3. Types of Schizophrenia
Researchers and commissions had noticed that there are certain groups of seemingly different symptoms that occur under the blanket disorder of schizophrenia. Because a lot of these symptoms occur together, they've been grouped together into specific categories. We will discuss four of these categories:
Disorganized schizophrenia. This is when a person is very disoriented or incoherent. They can have bizarre thoughts, as well as a lack of emotion, especially appropriate emotion.
Catatonic schizophrenia. This is characterized by a long period of rigidity or inactivity. The person essentially freezes, and this can be interspersed with periods of sudden agitated bursts of activity where they become very active and potentially very aggressive.
Paranoid schizophrenia. This is characterized by delusions of paranoia and grandeur. The person constantly feels like someone's out to get them. They feel like they're being persecuted in some way by others, when in fact, they're not. These delusions can occur along with hallucinations, such as hearing voices in the head.
Much of the time in popular media, paranoid schizophrenics are characterized as being very violent, which isn't necessarily true. In fact, they're not any more violent than anyone else in the general population. The only time that they're especially violent might be when they're in the middle of a psychotic break, where they're having especially strong or vivid hallucinations or delusions. Therefore, it is important to differentiate this behavior from the way that it is displayed in media.
Undifferentiated schizophrenia. These include instances of schizophrenia that have some symptoms of one type or another, but not all of them. This is essentially the "catchall" category.
A person may be displaying clear symptoms of schizophrenia, such as hallucinations or delusions, that are interspersed with periods of a catatonic state, where they are inactive. As you can see, the symptoms don't necessarily fit into one category or the other.
- Disorganized Schizophrenia
- Schizophrenia where a person shows very disordered and incoherent and bizarre thought as well as lack of or inappropriate emotion
- Catatonic Schizophrenia
- Schizophrenia marked by long periods of rigidity and inactivity, where the person “freezes up”, and by sudden, agitated bursts of activity
- Paranoid Schizophrenia
- Schizophrenia characterized by delusions of paranoia and grandeur, along with hallucinations, like voices in ones head
- Undifferentiated Schizophrenia
- Instances of schizophrenia that have some symptoms but not all of another type
As you can see, there are many different aspects to schizophrenia, which is why it's important to avoid characterizing it in an inaccurate or inappropriate way, in order to represent the people with this disorder to the best of our abilities.
Schizophrenia is a widely known form of psychotic disorder.
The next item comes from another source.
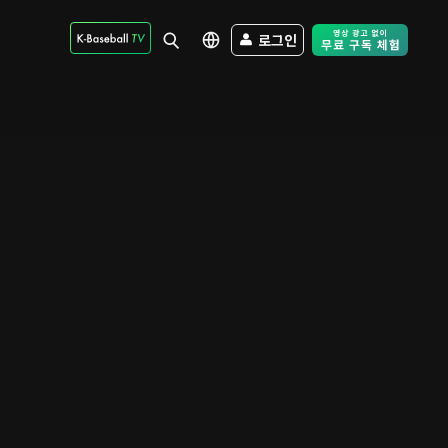
로그인
Free Trial - Sk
It is caused by genetic and environmental factors and usually develops in the teen years. Generally, a person may experience symptoms of schizophrenia such as delusions, hallucinations, and disorganized speech. They may also have negative symptoms, which are characteristics that you expect to see within a person but don't actually see exhibited, like appropriate emotions. There are several different types of schizophrenia: disorganized schizophrenia, catatonic schizophrenia, paranoid schizophrenia, and undifferentiated schizophrenia.